*** Opening of The input ***
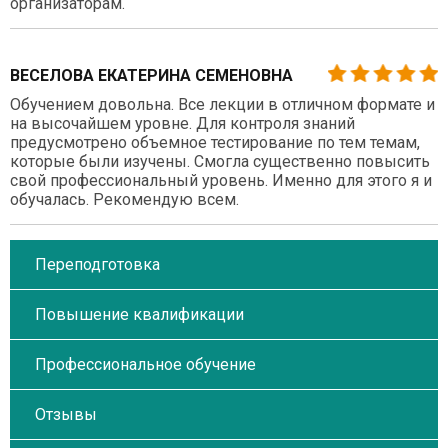
организаторам.
ВЕСЕЛОВА ЕКАТЕРИНА СЕМЕНОВНА
Обучением довольна. Все лекции в отличном формате и
на высочайшем уровне. Для контроля знаний
предусмотрено объемное тестирование по тем темам,
которые были изучены. Смогла существенно повысить
свой профессиональный уровень. Именно для этого я и
обучалась. Рекомендую всем.
Переподготовка
Повышение квалификации
Профессиональное обучение
Отзывы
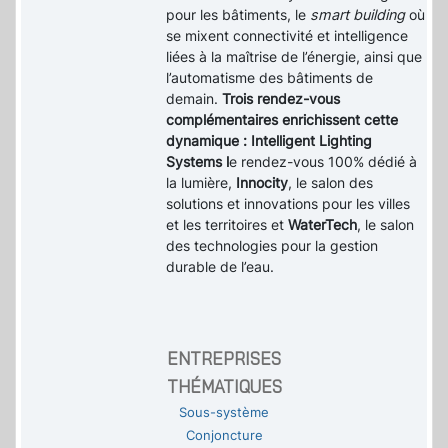
pour les bâtiments, le
smart building
où
se mixent connectivité et intelligence
liées à la maîtrise de l’énergie, ainsi que
l’automatisme des bâtiments de
demain.
Trois rendez-vous
complémentaires enrichissent cette
dynamique : Intelligent Lighting
Systems l
e rendez-vous 100% dédié à
la lumière,
Innocity
, le salon des
solutions et innovations pour les villes
et les territoires et
WaterTech
, le salon
des technologies pour la gestion
durable de l’eau.
ENTREPRISES
THÉMATIQUES
Sous-système
Conjoncture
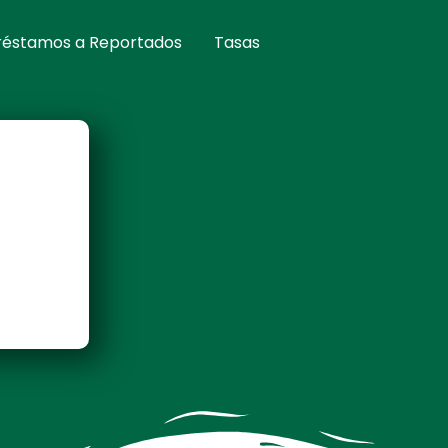
réstamos a Reportados
Tasas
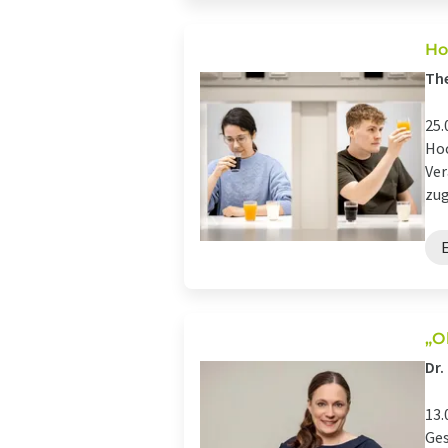
Ho
Th
25.
Hoc
Ver
zug
„O
Dr.
13.
Ges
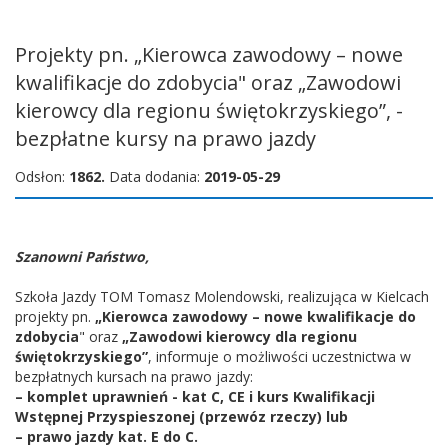
Projekty pn. „Kierowca zawodowy – nowe
kwalifikacje do zdobycia" oraz „Zawodowi
kierowcy dla regionu świętokrzyskiego”, -
bezpłatne kursy na prawo jazdy
Odsłon:
1862.
Data dodania:
2019-05-29
Szanowni Państwo,
Szkoła Jazdy TOM Tomasz Molendowski, realizująca w Kielcach
projekty pn.
„Kierowca zawodowy – nowe kwalifikacje do
zdobycia
" oraz
„Zawodowi kierowcy dla regionu
świętokrzyskiego”
, informuje o możliwości uczestnictwa w
bezpłatnych kursach na prawo jazdy:
– komplet uprawnień - kat C, CE i kurs Kwalifikacji
Wstępnej Przyspieszonej (przewóz rzeczy) lub
– prawo jazdy kat. E do C.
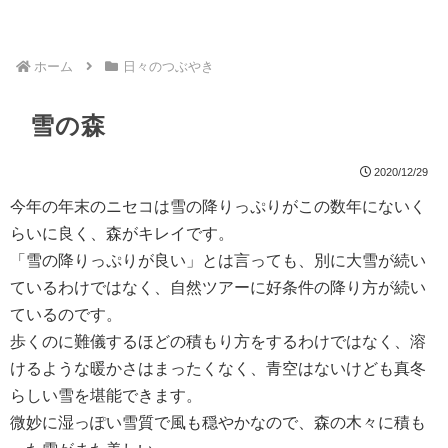
ホーム
日々のつぶやき
雪の森
2020/12/29
今年の年末のニセコは雪の降りっぷりがこの数年にないく
らいに良く、森がキレイです。
「雪の降りっぷりが良い」とは言っても、別に大雪が続い
ているわけではなく、自然ツアーに好条件の降り方が続い
ているのです。
歩くのに難儀するほどの積もり方をするわけではなく、溶
けるような暖かさはまったくなく、青空はないけども真冬
らしい雪を堪能できます。
微妙に湿っぽい雪質で風も穏やかなので、森の木々に積も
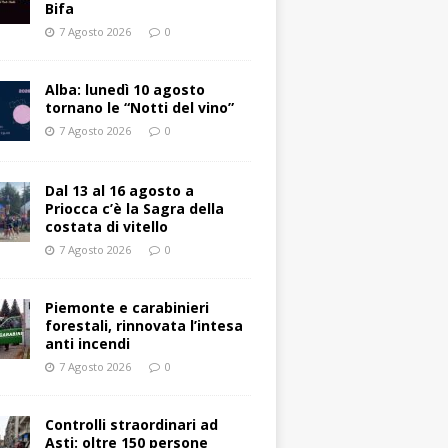
Bifa
7 Agosto 2026
0
Alba: lunedì 10 agosto
tornano le “Notti del vino”
7 Agosto 2026
0
Dal 13 al 16 agosto a
Priocca c’è la Sagra della
costata di vitello
7 Agosto 2026
0
Piemonte e carabinieri
forestali, rinnovata l’intesa
anti incendi
7 Agosto 2026
0
Controlli straordinari ad
Asti: oltre 150 persone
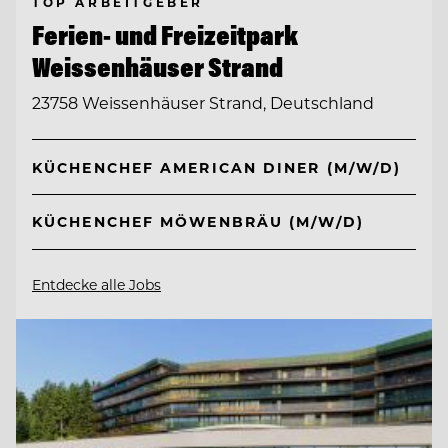
TOP ARBEITGEBER
Ferien- und Freizeitpark
Weissenhäuser Strand
23758 Weissenhäuser Strand, Deutschland
KÜCHENCHEF AMERICAN DINER (M/W/D)
KÜCHENCHEF MÖWENBRÄU (M/W/D)
Entdecke alle Jobs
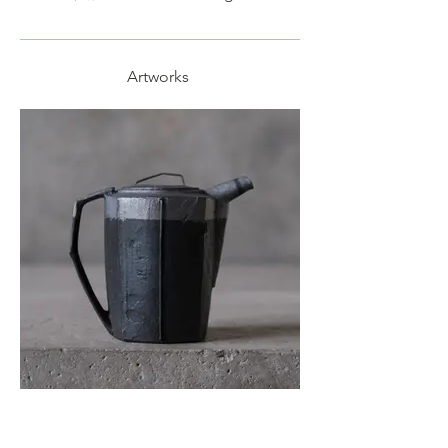
Artworks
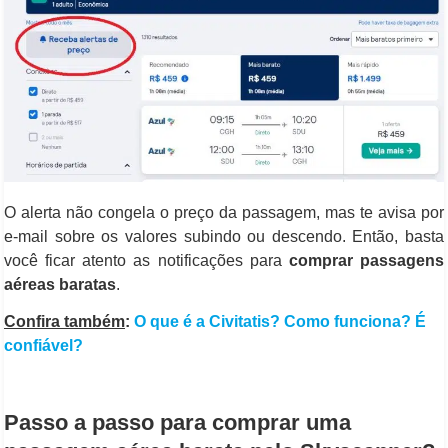
O alerta não congela o preço da passagem, mas te avisa por
e-mail sobre os valores subindo ou descendo. Então, basta
você ficar atento as notificações para
comprar passagens
aéreas baratas
.
Confira também
:
O que é a Civitatis? Como funciona? É
confiável?
Passo a passo para comprar uma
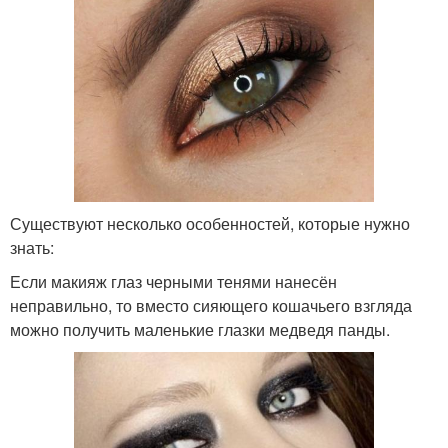
Существуют несколько особенностей, которые нужно
знать:
Если макияж глаз черными тенями нанесён
неправильно, то вместо сияющего кошачьего взгляда
можно получить маленькие глазки медведя панды.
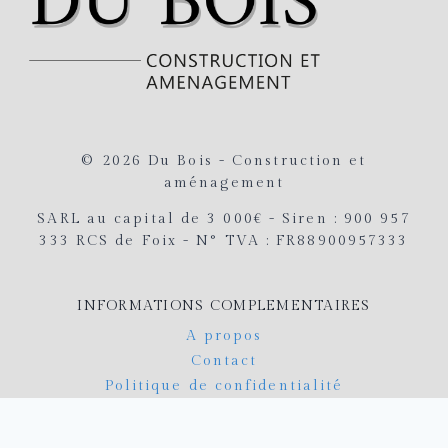
© 2026 Du Bois - Construction et
aménagement
SARL au capital de 3 000€ - Siren : 900 957
333 RCS de Foix - N° TVA : FR88900957333
INFORMATIONS COMPLEMENTAIRES
A propos
Contact
Politique de confidentialité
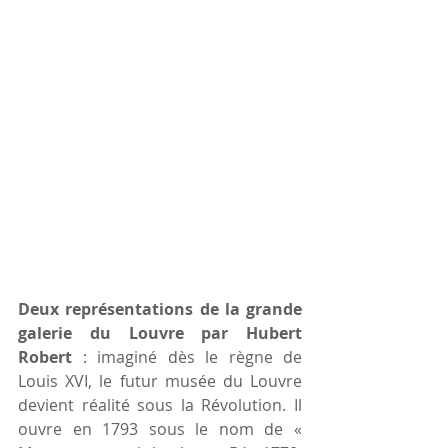
Deux représentations de la grande 
galerie du Louvre par Hubert 
Robert
 : imaginé dès le règne de 
Louis XVI, le futur musée du Louvre 
devient réalité sous la Révolution. Il 
ouvre en 1793 sous le nom de « 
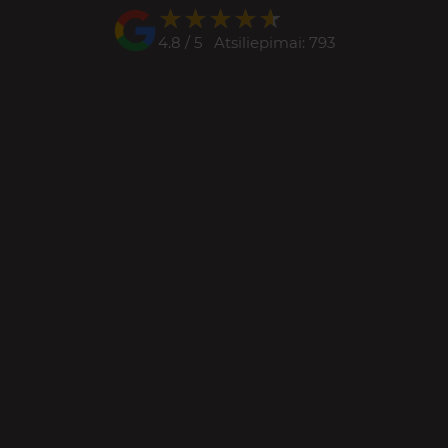
★★★★★
★★★★★
4.8 / 5 Atsiliepimai: 793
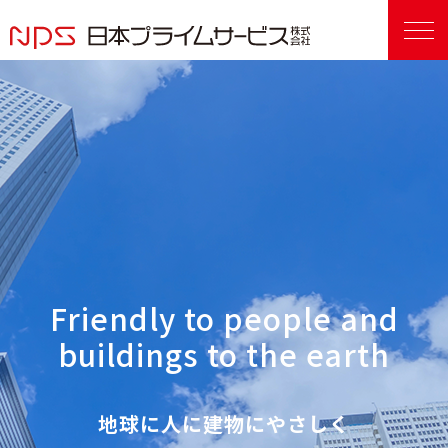
Friendly to people and
buildings to the earth
地球に人に建物にやさしく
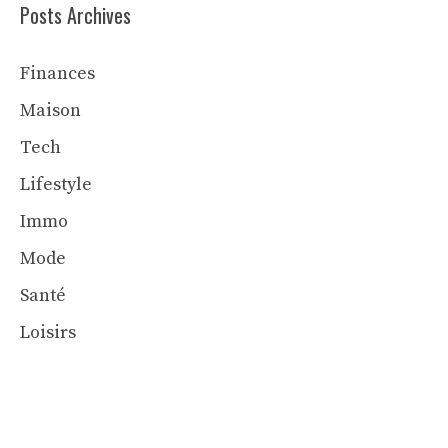
Posts Archives
Finances
Maison
Tech
Lifestyle
Immo
Mode
Santé
Loisirs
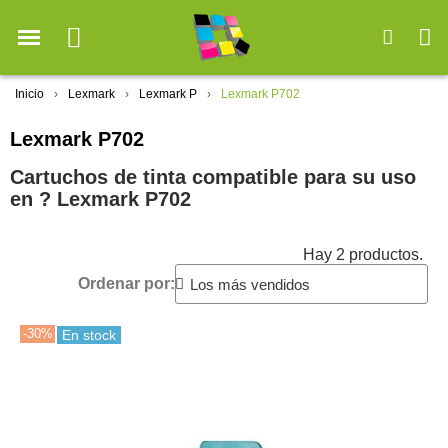
Inicio
Lexmark
Lexmark P
Lexmark P702
Lexmark P702
Cartuchos de tinta compatible para su uso
en ?️ Lexmark P702
Hay 2 productos.
Ordenar por:
-30%
En stock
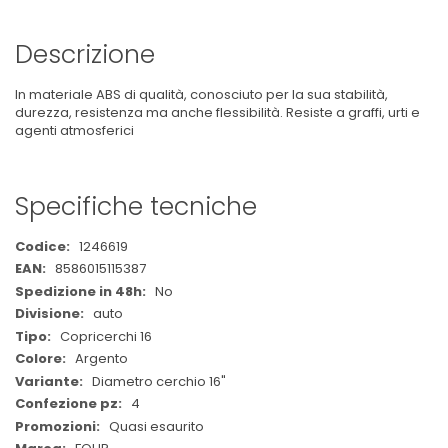
Descrizione
In materiale ABS di qualità, conosciuto per la sua stabilità,
durezza, resistenza ma anche flessibilità. Resiste a graffi, urti e
agenti atmosferici
Specifiche tecniche
Maggiori
1246619
Informazioni
8586015115387
No
auto
Copricerchi 16
Argento
Diametro cerchio 16"
4
Quasi esaurito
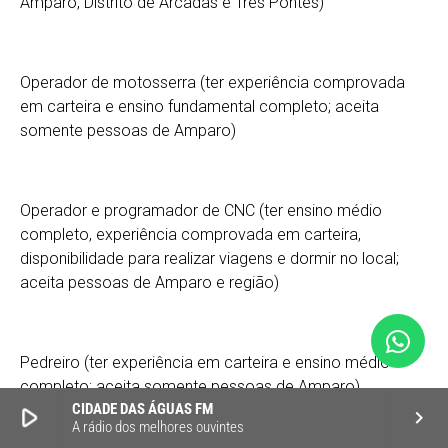
Amparo, Distrito de Arcadas e Três Pontes)
Operador de motosserra (ter experiência comprovada
em carteira e ensino fundamental completo; aceita
somente pessoas de Amparo)
Operador e programador de CNC (ter ensino médio
completo, experiência comprovada em carteira,
disponibilidade para realizar viagens e dormir no local;
aceita pessoas de Amparo e região)
Pedreiro (ter experiência em carteira e ensino médio
completo; aceita somente pessoas de Amparo)
CIDADE DAS ÁGUAS FM
play_arrow
keyboard_arrow_right
A rádio dos melhores ouvintes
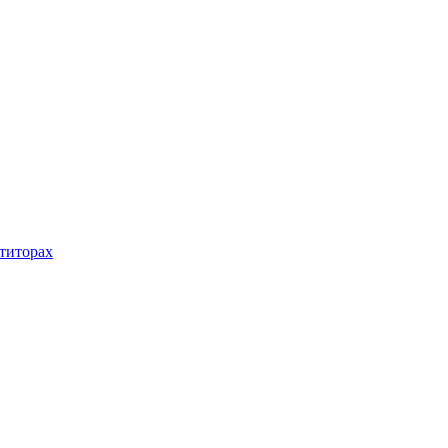
титорах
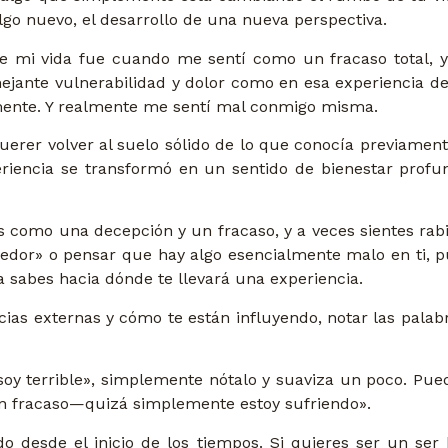
algo nuevo, el desarrollo de una nueva perspectiva.
mi vida fue cuando me sentí como un fracaso total, y 
jante vulnerabilidad y dolor como en esa experiencia d
amente. Y realmente me sentí mal conmigo misma.
uerer volver al suelo sólido de lo que conocía previament
eriencia se transformó en un sentido de bienestar prof
as como una decepción y un fracaso, y a veces sientes rab
edor» o pensar que hay algo esencialmente malo en ti, pu
sabes hacia dónde te llevará una experiencia.
ncias externas y cómo te están influyendo, notar las pala
soy terrible», simplemente nótalo y suaviza un poco. Pued
un fracaso—quizá simplemente estoy sufriendo».
o desde el inicio de los tiempos. Si quieres ser un ser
*** Close of The input ***
▶ Work required:
Each line above that contains the word "fracaso" should be returned.

▶ Written solution:
mi vida fue cuando me sentí como un fracaso total, y 
as como una decepción y un fracaso, y a veces sientes rab
un fracaso—quizá simplemente estoy sufriendo».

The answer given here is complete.